Camara, le plus en danger ?

Parmi ces trois hommes ? Sur le papier, le moins menacé peut sembler Louis Picamoles, dont le profil de numéro 8 reste unique. Volontairement piqué par le staff des Bleus lors des deux premiers matchs contre l’Écosse (remplaçant lors du premier, hors groupe pour le deux), Picamoles sait évidemment qu’il devra livrer une grosse partie face à l’Italie, en relevant le défi de l’activité et du déplacement (le dada de Fabien Galthié) tout en faisant avancer le XV de France, qui a péché par manque de puissance la semaine dernière en Écosse. S’il parvient à s’acquitter de cette tâche tout en parvenant à faire vivre le ballon derrière lui, impossible d’imaginer pour lui un coup de Trafalgar.

Un atout que ne partagera pas Yacouba Camara, à qui même un bon match pourrait ne pas suffire. Le Montpelliérain s’est en effet avéré une des déceptions de l’encadrement tricolore lors de la préparation, et a clairement perdu des points par rapport à Charles Ollivon, ou même François Cros. Toutefois, sa bonne entrée en jeu en Écosse lui a redonné du crédit (avec notamment un retour du diable Vauvert sur Stuart Hogg) a décidé le staff de lui laisser une dernière chance qu’il sait pertinemment devoir saisir, en faisant valoir les qualités de joueur de rupture. Le deal étant qu’en cas de match seulement moyen, la sanction ne devrait pas manquer de tomber…

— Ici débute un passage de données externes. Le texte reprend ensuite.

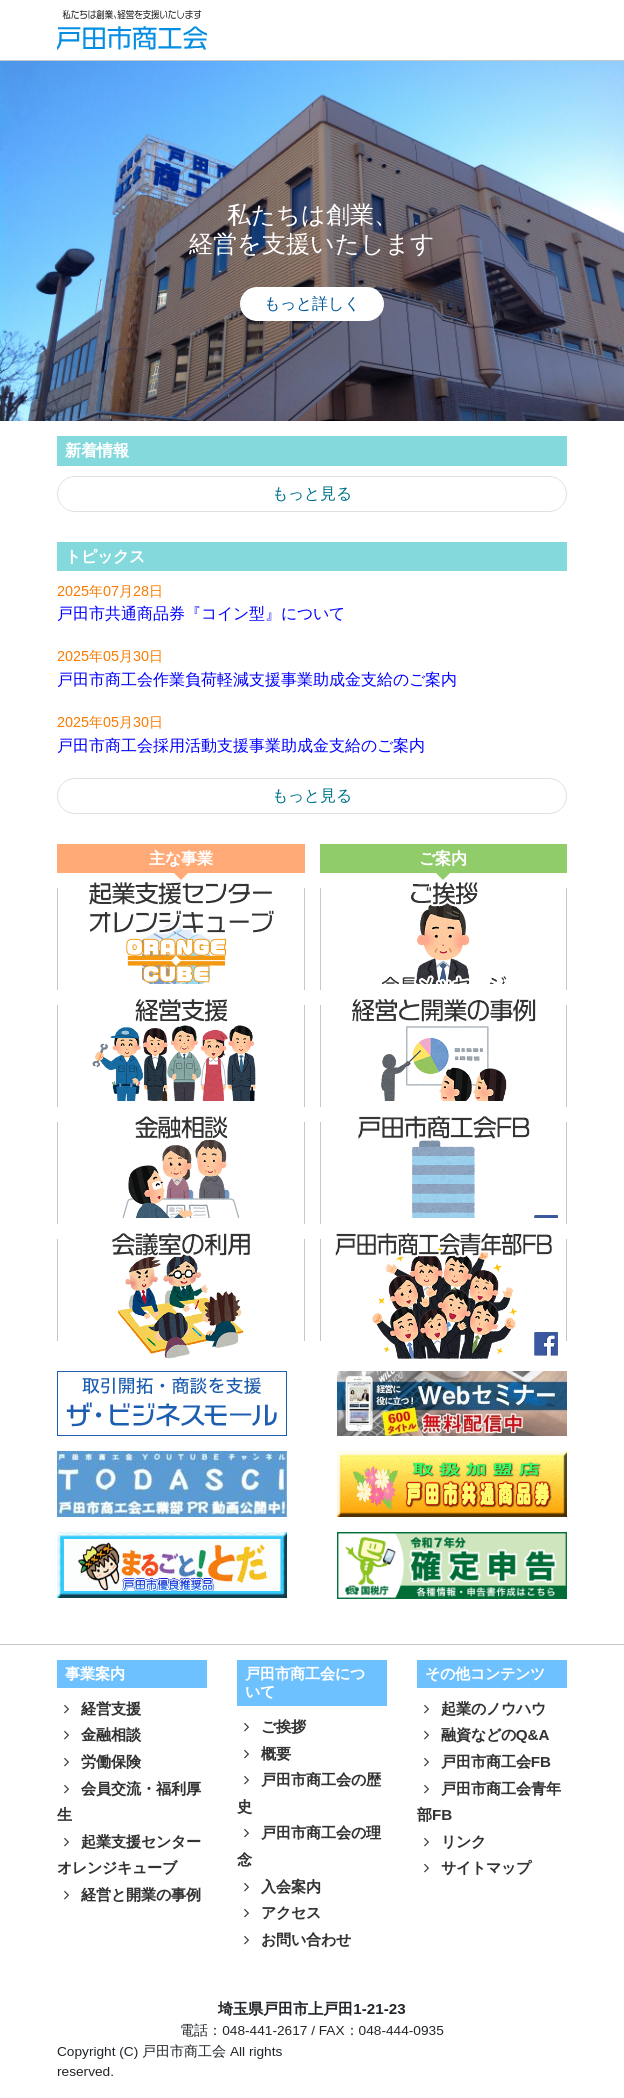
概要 (264, 1753)
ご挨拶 (271, 1726)
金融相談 (99, 1734)
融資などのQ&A (483, 1734)
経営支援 (99, 1708)
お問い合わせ (294, 1939)
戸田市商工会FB (484, 1761)
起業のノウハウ (481, 1708)
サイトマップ (474, 1867)
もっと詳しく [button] (312, 303)
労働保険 (99, 1761)
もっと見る (312, 493)
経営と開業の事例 (129, 1894)
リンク (451, 1841)
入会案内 (279, 1886)
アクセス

Un risque qui est relativement moindre concernant Wenceslas Lauret, tenu en haute estime par Jacques Brunel et à qui la contre-performance des Bleus dans les rucks la semaine dernière en Écosse a indirectement fait le jeu. Sauf qu’on a bien compris, depuis quelques semaines, que le sélectionneur n’est plus le seul décisionnaire et qu’à ce titre, le Racingman jouera gros sur son unique apparition, après avoir été perturbé plusieurs semaines par un problème musculaire à l’ischio-jambier. En clair, si Lauret devra assurer sur son fonds de commerce de la défense et du jeu au sol, il devra aussi prouver qu’il demeure capable de manier le ballon efficacement. Faute de quoi, le couperet pourrait aussi tomber.